U.S. House should support path to citizenship

column-John-Keller-MUG-cby John Keller
Special to Sun Thisweek
Dakota County Tribune

There is consensus on fixing the broken immigration system in Minnesota and the 2nd District.

In the two decades since our country last updated our immigration system, voices for reform have grown beyond traditional political alliances. Bibles, Badges and Businesses, www.bbbimmigration.org, has come together in a unique way to support reform. Businesses need reform to modernize our outdated immigration system so that it matches 21st century economic realities. This reform would allow them to grow their businesses with both citizens and hard-working immigrants at the very moment baby boomers in Minnesota and nationally retire in record numbers. Evangelical Christians and nearly all major faith groups cite the moral imperative of fixing a broken system that currently separates U.S. citizen children from parents. Finally, law enforcement supports helping the undocumented come out of the shadows, get registered with the government, and strengthen our economy and neighborhoods.

As executive director of the Immigrant Law Center of Minnesota, I am a member of a coalition of 35 Minnesota business, faith, labor, legal and community organizations working together for common sense immigration reform in 2013.  I have had the privilege of witnessing these diverse groups, which range from the Minnesota Chamber of Commerce and dairy farmers to the Minnesota Catholic Conference and Evangelicals to the AFL-CIO and SEIU, unite for the common good around one single issue: fixing our broken immigration system. These disparate voices worked hard to help create the momentum that led the Senate to overwhelmingly (68 votes) pass bipartisan immigration reform with an earned pathway to citizenship in June. Now, the nation waits for serious and committed action in the House of Representatives to reform all aspects of a system that nearly everyone agrees is broken.
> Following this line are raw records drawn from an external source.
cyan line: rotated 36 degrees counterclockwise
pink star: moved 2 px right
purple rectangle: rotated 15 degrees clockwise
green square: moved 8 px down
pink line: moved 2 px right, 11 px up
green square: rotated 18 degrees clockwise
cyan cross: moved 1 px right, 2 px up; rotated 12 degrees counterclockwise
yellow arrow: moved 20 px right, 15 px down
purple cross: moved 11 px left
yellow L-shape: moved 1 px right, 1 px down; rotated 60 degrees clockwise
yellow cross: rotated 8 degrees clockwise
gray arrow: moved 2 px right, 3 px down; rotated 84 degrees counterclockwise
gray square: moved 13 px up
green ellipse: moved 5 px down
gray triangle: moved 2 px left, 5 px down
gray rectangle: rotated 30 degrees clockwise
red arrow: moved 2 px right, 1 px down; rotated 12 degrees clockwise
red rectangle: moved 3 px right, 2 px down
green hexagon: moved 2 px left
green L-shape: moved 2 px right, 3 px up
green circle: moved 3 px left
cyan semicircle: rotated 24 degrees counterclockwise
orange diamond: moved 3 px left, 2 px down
Like on many key issues, the citizens of the U.S. are ahead of many politicians. Voters have reached consensus to fix the system regardless of party affiliation. In my district, Minnesota’s 2nd, Public Policy Polling recently found that 77 percent of voters — Republicans, Democrats, and Independents — all wanted to see action on immigration reform this year. In the same poll, the bill passed by the Senate which includes a rigorous, 13-year pathway to citizenship received support from 66 percent of 2nd District Republican voters.

These polls are backed up by my personal experience talking with 2nd District voters about the need for reform. In early August, more than 20 volunteers knocked on doors in Burnsville and had over 100 conversations about immigration reform. Almost all the neighbors we spoke to acknowledged that the status quo is unacceptable and agreed Congress needs to change our broken system. The key to such broad ranging support lies in the details of the biggest portion of the Senate bill’s compromise – a road map to earned legal status and eventual citizenship for undocumented immigrants. This tough but fair compromise sets out a 13-year process requiring the undocumented to pass several background checks, pay any outstanding taxes and over $2,000 in fines and fees, pass an English and civics examination, and prove continuous employment in the U.S.

With such overwhelming consensus, U.S. Rep. Kline, R-Burnsville, and the House of Representatives must act in 2013 to bring a vote on all aspects of our broken system, especially on the issue of creating a system where immigrants can eventually become the U.S. citizens they aspire to be.

John Keller is executive director of the Immigrant Law Center of Minnesota. Columns reflect the opinion of the author.